没有几分治国才能,却什么事都要掺和一脚。
偏偏慕容兴因着对先皇后的愧疚,对他十分纵容,每每他惹祸,都重重拿起轻轻放下。
不痛不痒申饬几句就算,下次仍给他更大的权力。
搞得他封地治下的百姓民不聊生,徐颂帮他处理过好几次烂摊子。
面对这样一位储君,徐颂当然有诸多怨言,皇帝让他多多辅佐慕容瑾,他偏偏不如皇帝的意。
因此惹得慕容瑾对他十分怨怼。
几次交锋,慕容瑾都想将徐颂拉下马。
然而从未成功。
太子阴恻恻笑了笑,咬牙道:
“孤虽然被父皇申饬,但也是为了社稷着想,想让众人看清你的真面目罢了。
可你徐小侯爷就一派坦荡,全无错处吗?”
说话间太子挑了挑眉,露出不怀好意的笑容,“你在辽山纳的那个压寨夫人呢? 都不带回京城?就这么抛弃了?
好无情啊!徐侯爷!你可知强抢良家女子所犯何罪啊?”
听了慕容瑾这话,玄同都忍不住捏了把汗。
他可真是哪壶不开提哪壶啊!
果然,徐颂的脸色一瞬间沉了下来。
像是暴风雨前夜的宁静,每一丝空气的流动都像是在蓄力。
徐颂朝楼下迈了两步,扯了扯唇角,皮笑肉不笑道:
“太子殿下,你知道你琼州的封地为什么被收回了么?”
慕容瑾一愣,茫然道,“不是慕容璋那厮向父皇”
然而说到一半,他双眸瞬间睁大,恍然大悟地看向徐颂,
“是你!!你去过琼州!你个黑心的!徐颂,我就应该让人在辽山杀了你!”
徐颂讥讽笑了笑,朝楼下迈去。
只听慕容瑾像是气急败坏了,恶狠狠从头顶砸下一句:
“徐颂!你以为你得圣宠,实际上你不过是个傻子!是被父皇玩弄于股掌之间的一条狗罢了!”

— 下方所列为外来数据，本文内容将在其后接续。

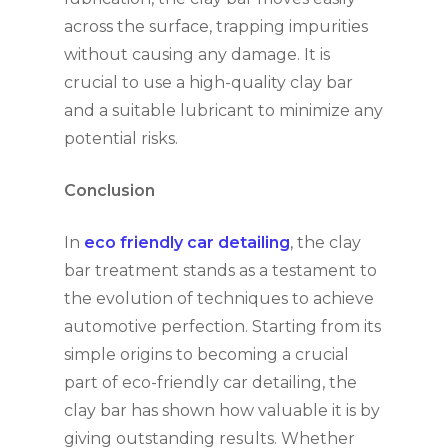
across the surface, trapping impurities
without causing any damage. It is
crucial to use a high-quality clay bar
and a suitable lubricant to minimize any
potential risks.
Conclusion
In
eco friendly car detailing
, the clay
bar treatment stands as a testament to
the evolution of techniques to achieve
automotive perfection. Starting from its
simple origins to becoming a crucial
part of eco-friendly car detailing, the
clay bar has shown how valuable it is by
giving outstanding results. Whether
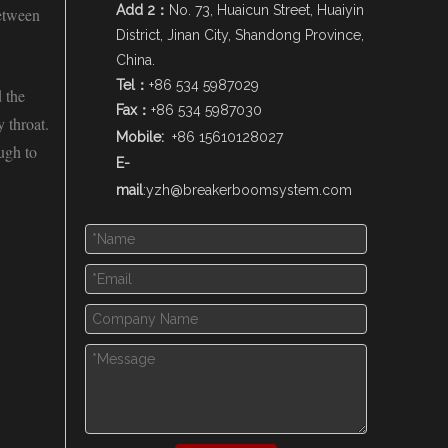
Add 2：
No. 73, Huaicun Street, Huaiyin
between
District, Jinan City, Shandong Province,
China.
Tel：
+86 534 5987029
d the
Fax：
+86 534 5987030
 throat.
Mobile:
+86 15610128027
ugh to
E-
mail
:
yzh@breakerboomsystem.com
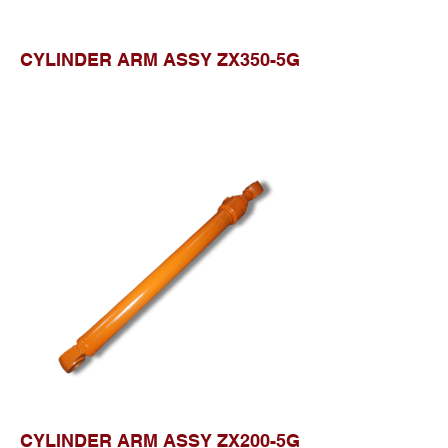
CYLINDER ARM ASSY ZX350-5G
CYLINDER ARM ASSY ZX200-5G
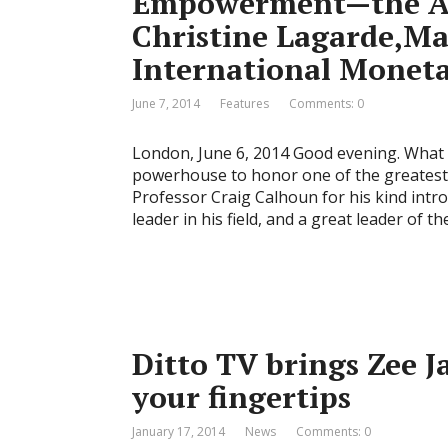
Empowerment—the Am
Christine Lagarde,Ma
International Monet
June 7, 2014
Features
Comments: 0
London, June 6, 2014 Good evening. What 
powerhouse to honor one of the greatest i
Professor Craig Calhoun for his kind intr
leader in his field, and a great leader of th
Ditto TV brings Zee Ja
your fingertips
January 17, 2014
News
Comments: 0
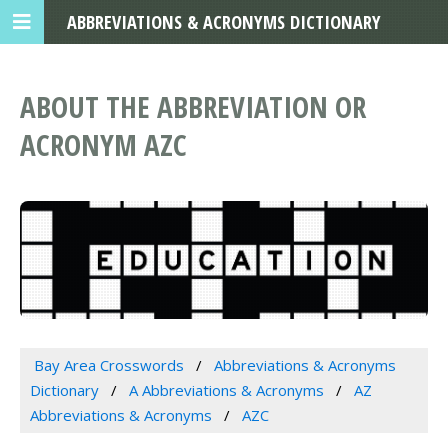
ABBREVIATIONS & ACRONYMS DICTIONARY
ABOUT THE ABBREVIATION OR
ACRONYM AZC
Bay Area Crosswords
Abbreviations & Acronyms
Dictionary
A Abbreviations & Acronyms
AZ
Abbreviations & Acronyms
AZC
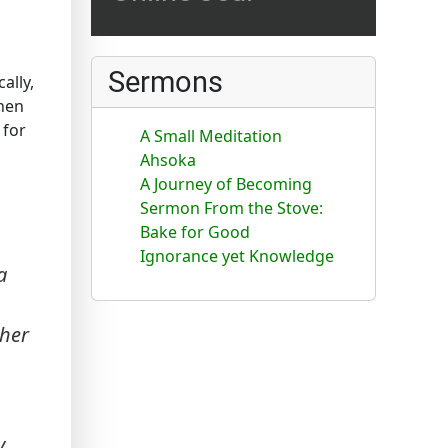
Sermons
ally,
then
 for
A Small Meditation
Ahsoka
A Journey of Becoming
Sermon From the Stove:
Bake for Good
Ignorance yet Knowledge
a
ther
y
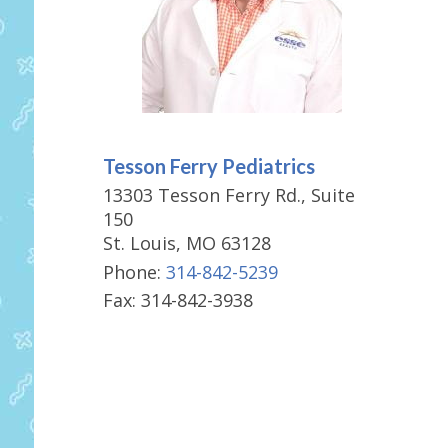
Tesson Ferry Pediatrics
13303 Tesson Ferry Rd., Suite
150
St. Louis, MO 63128
Phone:
314-842-5239
Fax: 314-842-3938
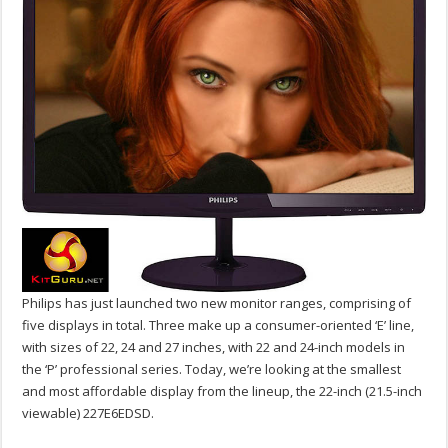
Philips has just launched two new monitor ranges, comprising of
five displays in total. Three make up a consumer-oriented ‘E’ line,
with sizes of 22, 24 and 27 inches, with 22 and 24-inch models in
the ‘P’ professional series. Today, we’re looking at the smallest
and most affordable display from the lineup, the 22-inch (21.5-inch
viewable) 227E6EDSD.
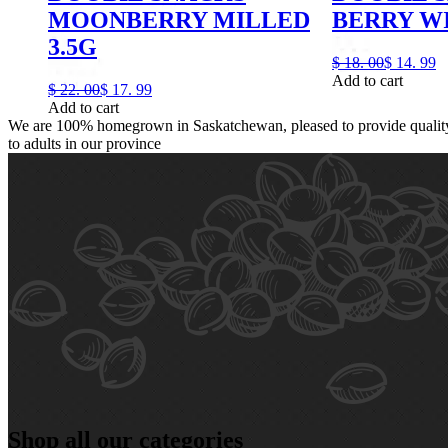
MOONBERRY MILLED
BERRY WI
3.5G
$
18.
00
$
14.
99
Add to cart
$
22.
00
$
17.
99
Add to cart
We are 100% homegrown in Saskatchewan, pleased to provide quality,
to adults in our province
Shop all our categories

垂月楼一楼大堂人声鼎沸,慕容瑾的话刚刚落下,就消散在嘈杂的喧闹声、丝竹声之中。
徐颂已经走到一楼,以慕容瑾的音量,他应当听不到的。
可是习武之人耳力非凡,慕容瑾的话还是一字一句落在了他的耳朵里。
但他只是脚步微微一顿,就继续提步朝垂月楼门外迈去了。
玄同也一样听到了,他快步跟上自己主子,上前耳语道:
“主子,太子的话是什么意思啊?”
但徐颂没有回答,只是加快了脚步,面无表情地上了自己马车,下令回府。
紧赶慢赶,徐颂回府的时候,还是误了一对新人的拜天地大礼。
他在远处司仪的唱喏声中大步穿过连廊,朝正院走去。
等看到那处热闹所在的时候,只听到了一声长长的--
“礼成!”
观礼的宾客摩肩接踵,人挨人将他堵得找不到去路,他越过层层人群朝前看去,只隐约看到徐砚青和新妇缓缓直起身来。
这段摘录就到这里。